■ Given data:
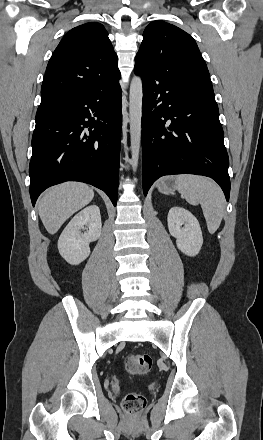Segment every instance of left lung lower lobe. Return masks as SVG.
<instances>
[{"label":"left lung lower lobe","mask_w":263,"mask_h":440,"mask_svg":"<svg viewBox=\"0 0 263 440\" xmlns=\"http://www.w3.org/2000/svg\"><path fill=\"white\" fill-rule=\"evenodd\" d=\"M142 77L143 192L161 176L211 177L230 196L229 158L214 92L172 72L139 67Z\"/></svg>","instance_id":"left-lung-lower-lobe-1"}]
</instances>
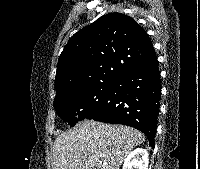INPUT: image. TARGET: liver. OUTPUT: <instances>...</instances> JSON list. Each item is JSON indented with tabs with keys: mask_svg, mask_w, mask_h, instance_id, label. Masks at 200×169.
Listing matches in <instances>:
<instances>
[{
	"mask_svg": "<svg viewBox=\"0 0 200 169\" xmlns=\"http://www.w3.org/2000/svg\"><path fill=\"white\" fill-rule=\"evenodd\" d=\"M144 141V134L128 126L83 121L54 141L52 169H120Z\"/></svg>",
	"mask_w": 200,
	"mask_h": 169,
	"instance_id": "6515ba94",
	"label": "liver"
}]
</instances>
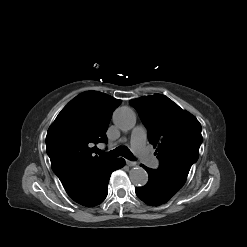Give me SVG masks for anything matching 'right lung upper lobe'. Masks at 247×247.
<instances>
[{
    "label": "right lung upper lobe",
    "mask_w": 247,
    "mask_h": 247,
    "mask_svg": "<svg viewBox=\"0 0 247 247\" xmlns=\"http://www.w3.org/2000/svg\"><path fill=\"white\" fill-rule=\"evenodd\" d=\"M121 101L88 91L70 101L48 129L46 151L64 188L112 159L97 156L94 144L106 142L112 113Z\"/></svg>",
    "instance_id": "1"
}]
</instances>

■ Task item:
Because only the text is wanted, repeat all the entries exactly and leave out the pictures.

■ Task response:
Segment every instance of left lung lower lobe. Return masks as SVG.
<instances>
[{"label":"left lung lower lobe","mask_w":263,"mask_h":440,"mask_svg":"<svg viewBox=\"0 0 263 440\" xmlns=\"http://www.w3.org/2000/svg\"><path fill=\"white\" fill-rule=\"evenodd\" d=\"M142 77L143 192L161 176L211 177L230 196L229 158L214 92L172 72L139 67Z\"/></svg>","instance_id":"left-lung-lower-lobe-1"}]
</instances>
INPUT: image. TARGET: liver. OUTPUT: <instances>...</instances> JSON list. Each item is JSON indented with tabs with keys: mask_svg, mask_w, mask_h, instance_id, label. Masks at 200×169.
Listing matches in <instances>:
<instances>
[{
	"mask_svg": "<svg viewBox=\"0 0 200 169\" xmlns=\"http://www.w3.org/2000/svg\"><path fill=\"white\" fill-rule=\"evenodd\" d=\"M144 141V134L128 126L83 121L54 141L52 169H120Z\"/></svg>",
	"mask_w": 200,
	"mask_h": 169,
	"instance_id": "6515ba94",
	"label": "liver"
}]
</instances>
Give me SVG masks for anything matching 'right lung upper lobe'. Masks at 247×247.
<instances>
[{
    "label": "right lung upper lobe",
    "mask_w": 247,
    "mask_h": 247,
    "mask_svg": "<svg viewBox=\"0 0 247 247\" xmlns=\"http://www.w3.org/2000/svg\"><path fill=\"white\" fill-rule=\"evenodd\" d=\"M121 101L88 91L70 101L48 129L46 151L64 188L112 159L97 156L94 144L106 142L112 113Z\"/></svg>",
    "instance_id": "1"
}]
</instances>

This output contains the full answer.